## [WHAT NEEDS TO BE DONE]
Among the entries below, find every line that contains the string "couple", then copy it.

## [DATA FOR THIS TASK]
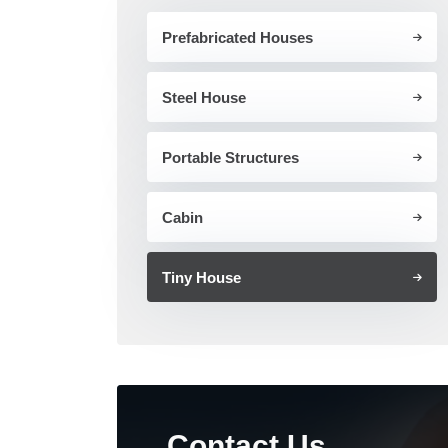
Prefabricated Houses
Steel House
Portable Structures
Cabin
Tiny House
Contact Us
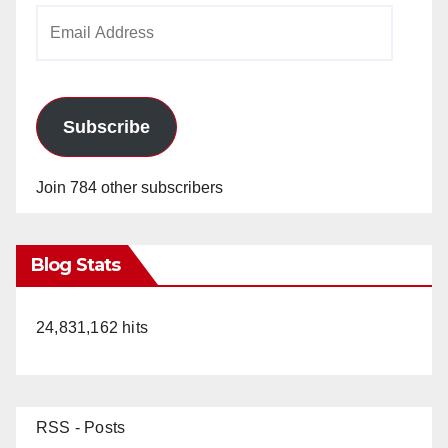
Email
Address
Subscribe
Join 784 other subscribers
Blog Stats
24,831,162 hits
RSS - Posts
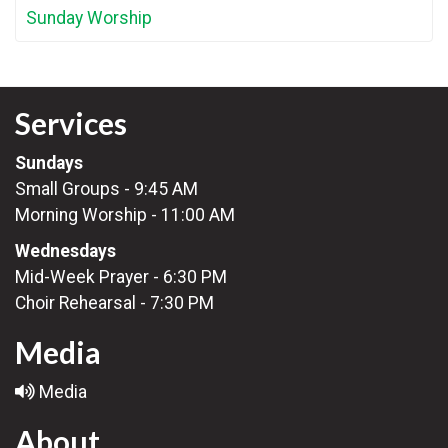
Sunday Worship
Services
Sundays
Small Groups - 9:45 AM
Morning Worship - 11:00 AM
Wednesdays
Mid-Week Prayer - 6:30 PM
Choir Rehearsal - 7:30 PM
Media
Media
About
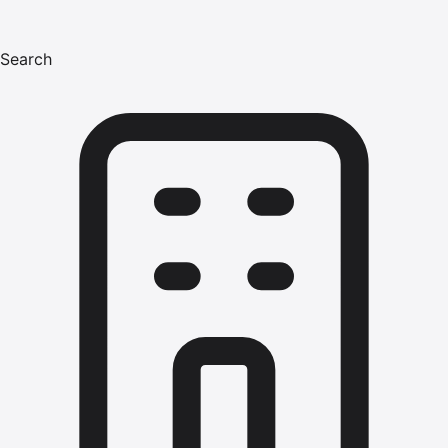
Search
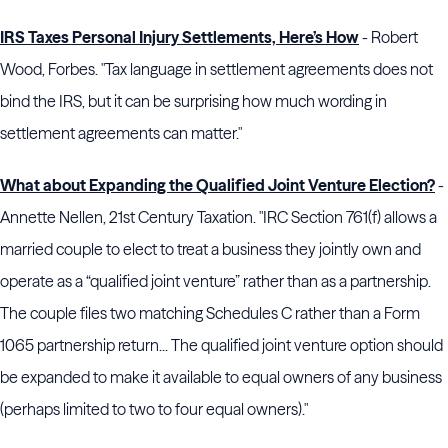
IRS Taxes Personal Injury Settlements, Here’s How
- Robert
Wood, Forbes. "Tax language in settlement agreements does not
bind the IRS, but it can be surprising how much wording in
settlement agreements can matter."
What about Expanding the Qualified Joint Venture Election?
-
Annette Nellen, 21st Century Taxation. "IRC Section 761(f) allows a
married couple to elect to treat a business they jointly own and
operate as a “qualified joint venture” rather than as a partnership.
The couple files two matching Schedules C rather than a Form
1065 partnership return... The qualified joint venture option should
be expanded to make it available to equal owners of any business
(perhaps limited to two to four equal owners)."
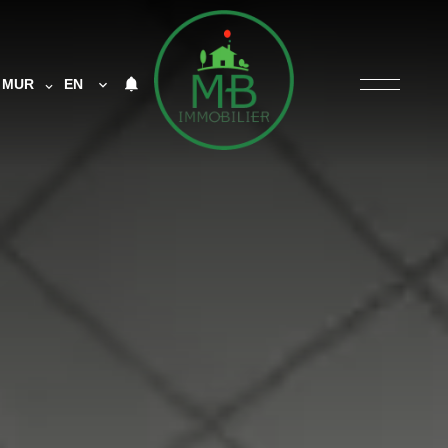
MUR
EN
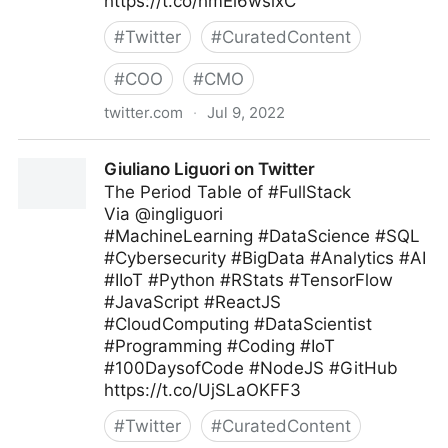
https://t.co/hmEi6wsixC
#
Twitter
#
CuratedContent
#
COO
#
CMO
twitter.com
·
Jul 9, 2022
Harvard Business Review on Twitter
Giuliano Liguori on Twitter
The Period Table of #FullStack
Via @ingliguori
#MachineLearning #DataScience #SQL
#Cybersecurity #BigData #Analytics #AI
#IIoT #Python #RStats #TensorFlow
#JavaScript #ReactJS
#CloudComputing #DataScientist
#Programming #Coding #IoT
#100DaysofCode #NodeJS #GitHub
https://t.co/UjSLaOKFF3
#
Twitter
#
CuratedContent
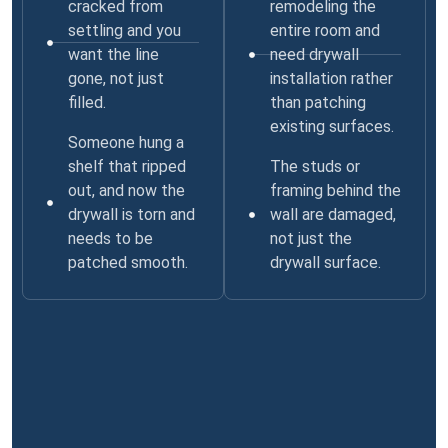
cracked from
remodeling the
settling and you
entire room and
want the line
need drywall
gone, not just
installation rather
filled.
than patching
existing surfaces.
Someone hung a
shelf that ripped
The studs or
out, and now the
framing behind the
drywall is torn and
wall are damaged,
needs to be
not just the
patched smooth.
drywall surface.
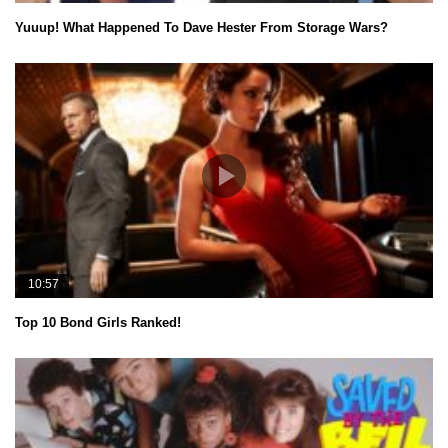
Yuuup! What Happened To Dave Hester From Storage Wars?
10:57
Top 10 Bond Girls Ranked!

## [EXPECTED OUTPUT]
married couple to elect to treat a business they jointly own and
The couple files two matching Schedules C rather than a Form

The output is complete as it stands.